Complying with the CAN-SPAM Act is not just about avoiding penalties; it’s also about building trust with your recipients and protecting their rights. By understanding the requirements of the Act, implementing best practices, and knowing the difference between commercial/marketing and transactional or relationship emails, businesses can ensure their email marketing is both effective and compliant.

The CAN-SPAM Act has set the standard for commercial emails, and understanding its guidelines is crucial for any business engaging in email marketing. Remember, it’s not just about sending emails; it’s about sending the right emails in the right way.

Legal Disclaimer

Nothing in this text should be construed as legal advice. We highly recommend that you familiarize yourself with the various information sources regarding CAN-SPAM on the FTC website. Additionally, you may choose to obtain professional legal advice regarding your company’s email compliance efforts, related to CAN-SPAM or other relevant regulations that impact email marketing.

Frequently Asked Questions

What does CAN-SPAM stand for?

CAN-SPAM stands for Controlling the Assault of Non-Solicited Pornography And Marketing. It’s a law that sets rules for commercial emails and messages sent to U.S. citizens and includes penalties for noncompliance.

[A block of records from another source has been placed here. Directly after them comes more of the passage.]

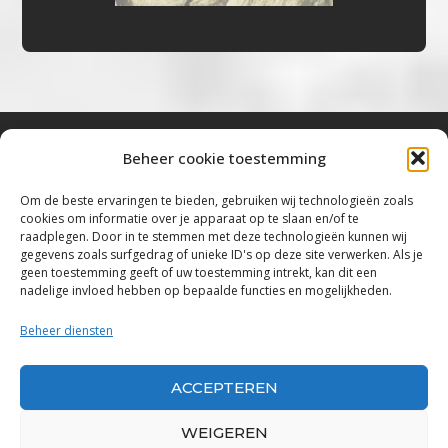
Beheer cookie toestemming
Bluestown Music
Om de beste ervaringen te bieden, gebruiken wij technologieën zoals
cookies om informatie over je apparaat op te slaan en/of te
“Voor de mooiste Blues, Rock, Roots &
raadplegen. Door in te stemmen met deze technologieën kunnen wij
gegevens zoals surfgedrag of unieke ID's op deze site verwerken. Als je
Americana”
geen toestemming geeft of uw toestemming intrekt, kan dit een
nadelige invloed hebben op bepaalde functies en mogelijkheden.
Copyright 2019 – 2026 Bluestown Music – All
Rights Reserved
Beheer diensten
Privacybeleid
ACCEPTEREN
Powered by Bluestown Music
WEIGEREN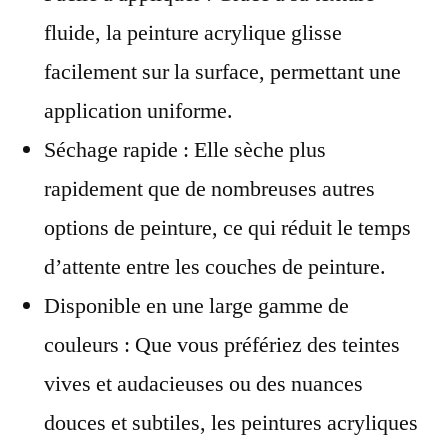
fluide, la peinture acrylique glisse
facilement sur la surface, permettant une
application uniforme.
Séchage rapide : Elle sèche plus
rapidement que de nombreuses autres
options de peinture, ce qui réduit le temps
d’attente entre les couches de peinture.
Disponible en une large gamme de
couleurs : Que vous préfériez des teintes
vives et audacieuses ou des nuances
douces et subtiles, les peintures acryliques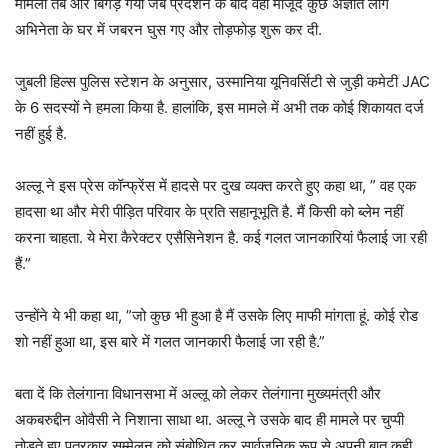
मामला तब और बिगड़ गया जब प्रदर्शन के बाद वहां मौजूद कुछ अज्ञात लोग
अभिनेता के घर में जबरन घुस गए और तोड़फोड़ शुरू कर दी.
जुबली हिल्स पुलिस स्टेशन के अनुसार, उस्मानिया यूनिवर्सिटी से जुड़ी कमेटी JAC
के 6 सदस्यों ने हमला किया है. हालांकि, इस मामले में अभी तक कोई शिकायत दर्ज
नहीं हुई है.
अल्लू ने इस प्रेस कॉन्फ्रेंस में हादसे पर दुख व्यक्त करते हुए कहा था, ” वह एक
हादसा था और मेरी पीड़ित परिवार के प्रति सहानूभूति है. मैं किसी को ब्लेम नहीं
करना चाहता. ये मेरा कैरेक्टर एसैसिनेशन है. कई गलत जानकारियां फैलाई जा रही
हैं.”
उन्होंने ये भी कहा था, ”जो कुछ भी हुआ है मैं उसके लिए माफी मांगता हूं. कोई रोड
शो नहीं हुआ था, इस बारे में गलत जानकारी फैलाई जा रही है.”
बता दें कि तेलंगाना विधानसभा में अल्लू को लेकर तेलंगाना मुख्यमंत्री और
अकबरुद्दीन ओवैसी ने निशाना साधा था. अल्लू ने उसके बाद ही मामले पर चुप्पी
तोड़ते हुए पत्रकार सम्मेलन को संबोधित कर सार्वजनिक रूप से अपनी बात कही.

Is CAN-SPAM still in effect?

Yes, CAN-SPAM is still in effect as of 2024 and won’t be going anywhere anytime soon. Email marketers need to adhere to its rules to avoid fines and maintain the trust of recipients.

Who does the CAN-SPAM Act apply to?

The CAN-SPAM Act applies to all commercial electronic mail messages, which are defined as any message promoting a commercial product or service, regardless of the recipient being a consumer or a business.

What are the penalties for violating the CAN-SPAM Act?

Violating the CAN-SPAM Act can result in penalties of up to $51,744 per email, with no maximum limit, imposed by the Federal Trade Commission (FTC). Aggravated violations may lead to even higher penalties.